Upaya Ambil Alih Paksa Demokrat Dinilai Pola Kolonial di Era Milenial

Diska menandaskan upaya pengambilalihan paksa Partai Demokrat perlu dilihat dari kacamata yang lebih besar.

oleh Liputan6.com diperbarui 03 Feb 2021, 17:39 WIB
Diterbitkan 03 Feb 2021, 16:12 WIB
Ketua Umum DPP Partai Demokrat Agus Harimurti Yudhoyono  atau AHY. (Foto: Istimewa)
Ketua Umum DPP Partai Demokrat Agus Harimurti Yudhoyono atau AHY. (Foto: Istimewa)

Liputan6.com, Jakarta - Upaya pengambilalihan paksa Partai Demokrat yang diungkapkan Ketua Umumnya Agus Harimurti Yudhoyono (AHY) pada Senin 1 Februari 2021 mengungkapkan masih berlanjutnya praktik pecah belah dalam perpolitikan di Indonesia.
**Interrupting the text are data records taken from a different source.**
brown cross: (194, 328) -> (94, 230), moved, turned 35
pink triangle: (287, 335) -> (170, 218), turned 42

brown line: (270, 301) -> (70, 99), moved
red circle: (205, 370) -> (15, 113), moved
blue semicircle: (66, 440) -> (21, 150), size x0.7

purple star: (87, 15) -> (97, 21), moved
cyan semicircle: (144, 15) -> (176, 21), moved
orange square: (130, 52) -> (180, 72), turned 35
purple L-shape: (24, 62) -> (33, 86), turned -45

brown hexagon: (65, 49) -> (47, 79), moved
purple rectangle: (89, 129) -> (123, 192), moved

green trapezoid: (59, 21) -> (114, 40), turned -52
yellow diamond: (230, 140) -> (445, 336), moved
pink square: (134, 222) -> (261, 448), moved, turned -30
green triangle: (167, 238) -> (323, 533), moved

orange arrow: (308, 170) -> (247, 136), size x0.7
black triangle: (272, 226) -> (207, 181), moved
Kejadian ini dinilai bukan pertama dan terakhir terjadi di Indonesia.

"Ini bukan yang pertama dan pasti bukan yang terakhir," ujar master komunikasi Politik dari London School of Economics. Diska Putri Pamungkas dalam keterangannya, Rabu (3/2/2021).
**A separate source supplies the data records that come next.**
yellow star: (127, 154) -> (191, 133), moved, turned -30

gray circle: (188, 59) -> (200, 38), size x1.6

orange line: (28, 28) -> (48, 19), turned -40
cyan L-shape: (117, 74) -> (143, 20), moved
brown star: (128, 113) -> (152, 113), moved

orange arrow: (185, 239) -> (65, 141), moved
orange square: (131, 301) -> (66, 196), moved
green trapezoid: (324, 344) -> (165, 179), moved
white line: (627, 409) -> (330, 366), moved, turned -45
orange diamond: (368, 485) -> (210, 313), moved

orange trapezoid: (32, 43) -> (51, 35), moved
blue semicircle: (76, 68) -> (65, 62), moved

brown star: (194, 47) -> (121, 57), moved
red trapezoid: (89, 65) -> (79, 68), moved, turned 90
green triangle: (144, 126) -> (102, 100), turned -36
Diska menandaskan upaya pengambilalihan paksa Partai Demokrat perlu dilihat dari kacamata yang lebih besar. “Setidaknya dalam tiga tahun terakhir ini, sulit untuk melihatnya sebagai kebetulan ketika isu perpecahan internal berulang kali terjadi pada partai-partai politik lainnya di Indonesia,” ujarnya.

Sebagaimana yang diobservasi Saiful Mujani, Burhanudin Muchtadi, Pangi Chaniago, dan banyak peneliti politik lainnya, Diska mengungkapkan pengambilalihan parpol memiliki pola tertentu seperti membenturkan faksi utama dengan kader yang sudah dipecat, penyelenggaraan kongres luar biasa yang dipaksakan, diikuti dengan pengesahan pihak yang berwenang.

"Pola ini terjadi berkali-kali sebelumnya. Ada perseteruan Djan Faridz dengan Romahurmuziy di PPP, kubu Amien Rais dengan Zulkifli Hasan di PAN, Tommy Soeharto di Partai Berkarya, Anis Matta di PKS, perpecahan di Golkar, dan sejumlah partai politik lainnya. Kalau ditarik lebih jauh kebelakang, lahirnya PDI-P merupakan respon dari upaya intervensi yang dilakukan rezim Orde Baru pada Partai Demokrasi Indonesia (PDI)," ujar dia.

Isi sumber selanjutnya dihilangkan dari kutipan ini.